My reflexes were a little dulled by the beer I’d chugged a few minutes ago, so I wasn’t expecting Joe to be right outside the restroom.

I made a chirping sound of surprise and he said, “Whoa, sorry. I didn’t mean to scare you.”

“What’s up?” I asked.

We were in the narrow hallway where the bathrooms and an ancient cigarette machine sat, one of the last few left in any of the bars in town. A couple of kids’ high chairs were stacked, the wooden kind with the straps that never seemed to work, and serving trays were on stands, covered in clean glasses.

“You really think it’s a good idea for Trevor to sing?” Joe asked, coming close, speaking in a hushed voice.

The air between us crackled with a vibration that made me want to reach across and just kiss him, touch him, to know what it felt like to commune with that perfect body and that sculpted face. I licked my lips and swallowed, widening my eyes, doing anything to take my internal state from the humming arousal that quickly pervaded me. It was like sticking your tongue in a light socket and getting zapped, except I wanted to stick my tongue in Joe.

“What are you doing, Joe?” I asked, knowing damn well what he was trying to do.

“I don’t know,” he answered simply. A smoky, dusky look in his eyes obscured whatever he was feeling and at the same time transmitted enough for me to know that we were definitely thinking the same thing.
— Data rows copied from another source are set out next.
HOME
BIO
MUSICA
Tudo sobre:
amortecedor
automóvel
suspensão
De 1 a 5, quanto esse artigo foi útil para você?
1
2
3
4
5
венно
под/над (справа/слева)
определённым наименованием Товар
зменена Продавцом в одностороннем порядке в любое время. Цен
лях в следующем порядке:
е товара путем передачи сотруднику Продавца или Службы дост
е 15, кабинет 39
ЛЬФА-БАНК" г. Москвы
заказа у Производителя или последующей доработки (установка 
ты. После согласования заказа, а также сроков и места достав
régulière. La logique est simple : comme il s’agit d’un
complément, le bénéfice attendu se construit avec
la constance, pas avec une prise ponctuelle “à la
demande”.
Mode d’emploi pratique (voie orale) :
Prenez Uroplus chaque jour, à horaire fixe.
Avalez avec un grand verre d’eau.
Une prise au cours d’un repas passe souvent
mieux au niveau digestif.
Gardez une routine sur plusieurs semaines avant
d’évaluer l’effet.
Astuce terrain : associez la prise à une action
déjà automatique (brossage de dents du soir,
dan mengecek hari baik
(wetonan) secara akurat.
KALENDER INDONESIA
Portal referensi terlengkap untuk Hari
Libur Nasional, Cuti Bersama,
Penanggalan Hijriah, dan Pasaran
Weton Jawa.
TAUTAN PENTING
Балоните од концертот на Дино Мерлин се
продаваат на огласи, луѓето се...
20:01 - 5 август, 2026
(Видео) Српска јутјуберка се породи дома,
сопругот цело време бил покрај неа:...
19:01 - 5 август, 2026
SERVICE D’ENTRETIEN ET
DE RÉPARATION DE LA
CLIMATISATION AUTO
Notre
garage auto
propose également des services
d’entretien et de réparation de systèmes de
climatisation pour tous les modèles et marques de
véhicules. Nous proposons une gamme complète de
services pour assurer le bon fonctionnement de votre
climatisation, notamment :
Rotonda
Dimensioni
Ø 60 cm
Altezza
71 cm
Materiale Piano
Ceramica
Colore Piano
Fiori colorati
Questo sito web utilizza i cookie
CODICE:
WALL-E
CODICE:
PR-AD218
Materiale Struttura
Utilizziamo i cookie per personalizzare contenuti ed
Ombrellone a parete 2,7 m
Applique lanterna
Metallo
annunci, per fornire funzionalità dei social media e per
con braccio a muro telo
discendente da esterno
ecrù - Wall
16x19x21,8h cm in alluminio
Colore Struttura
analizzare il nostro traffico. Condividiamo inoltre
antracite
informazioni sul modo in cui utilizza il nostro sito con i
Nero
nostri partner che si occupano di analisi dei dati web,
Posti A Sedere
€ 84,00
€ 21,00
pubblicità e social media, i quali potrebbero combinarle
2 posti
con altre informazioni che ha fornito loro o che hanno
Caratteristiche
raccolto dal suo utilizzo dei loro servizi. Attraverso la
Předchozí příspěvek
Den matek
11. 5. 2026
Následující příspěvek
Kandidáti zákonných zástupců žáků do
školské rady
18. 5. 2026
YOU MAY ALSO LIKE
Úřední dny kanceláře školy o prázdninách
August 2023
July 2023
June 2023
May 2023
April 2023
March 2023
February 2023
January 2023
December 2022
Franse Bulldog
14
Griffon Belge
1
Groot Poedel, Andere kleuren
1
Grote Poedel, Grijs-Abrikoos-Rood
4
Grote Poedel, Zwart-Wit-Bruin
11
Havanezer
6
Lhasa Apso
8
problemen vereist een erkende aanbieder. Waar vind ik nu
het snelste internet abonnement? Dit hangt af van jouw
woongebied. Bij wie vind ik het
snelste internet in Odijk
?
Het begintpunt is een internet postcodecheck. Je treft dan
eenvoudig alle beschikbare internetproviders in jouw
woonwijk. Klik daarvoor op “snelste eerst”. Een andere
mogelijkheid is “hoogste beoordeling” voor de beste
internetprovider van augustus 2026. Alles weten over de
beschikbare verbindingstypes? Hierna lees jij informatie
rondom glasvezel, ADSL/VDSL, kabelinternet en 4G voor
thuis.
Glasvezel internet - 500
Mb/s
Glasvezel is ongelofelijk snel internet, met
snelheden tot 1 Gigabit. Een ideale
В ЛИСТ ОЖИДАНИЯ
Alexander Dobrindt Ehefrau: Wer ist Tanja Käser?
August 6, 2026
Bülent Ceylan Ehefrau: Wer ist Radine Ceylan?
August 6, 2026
He reached out and within seconds his arms were around me and I was kissing the face of a god. That he’d been such an asshole to me faded, not because I was some kind of whipping girl – although…hmm, there was a thought – but because he seemed so needy, confused and in shambles on the inside using anger to cover it all.

His mouth was more demanding than I’d expected, thinking him tentative and a bit too OCD for my tastes. There was a wild man inside Joe and it was coming out inch by inch through his tongue, through his hands and the way his thighs pressed into mine, hips pushing me against his obvious arousal. As he parted my lips, my surrender nearly complete, my betrayal well under way, we heard the faint clearing of a throat.

There stood Trevor, the guitar slung around his neck, hanging down and covering his clothed body. It seemed incongruous, as if the only reason he should be wearing a guitar was as a piece of covering, redundant, the instrument now hung as his hands went limp and loose at his sides, his face questioning – not angry, not pissed like he had every right to be, just…curious.

“I didn’t know they offered CPR classes here at Jerry’s,” he said quietly.

Joe didn’t let go of me and that felt surprisingly OK. Joe didn’t pull away, his hands stayed firmly in place on my back, my ass, his head only turning to look at Trevor. He didn’t answer the obviously rhetorical observation, and Trevor looked at me, a puzzled expression making him frown.

“I’m so sorry,” I said, the words a gasp, astonished as much at my own behavior as I was at being caught.

His eyes burned over the two of us, covering every square inch from head to toe and then a sickly grin followed by, “You don’t have to apologize.”

He reached out and put a hand on Joe’s shoulder. Joe flinched but Trevor held steady.

“I don’t know why,” he whispered, “but it really doesn’t bother me.”

My whole body had gone numb from fear and humiliation. I wasn’t one to cheat on people; that had never been my style. Some sort of supernatural force pulled me to Joe and not in a Buffy the Vampire Slayer kind of way or that stupid Twilight movie but more like soul mates drawn together in another lifetime. Trevor, too – it was as if standing here, the three of us touching, were creating an entity more powerful than each of us separated, individuals who were lesser when we weren’t connected and together.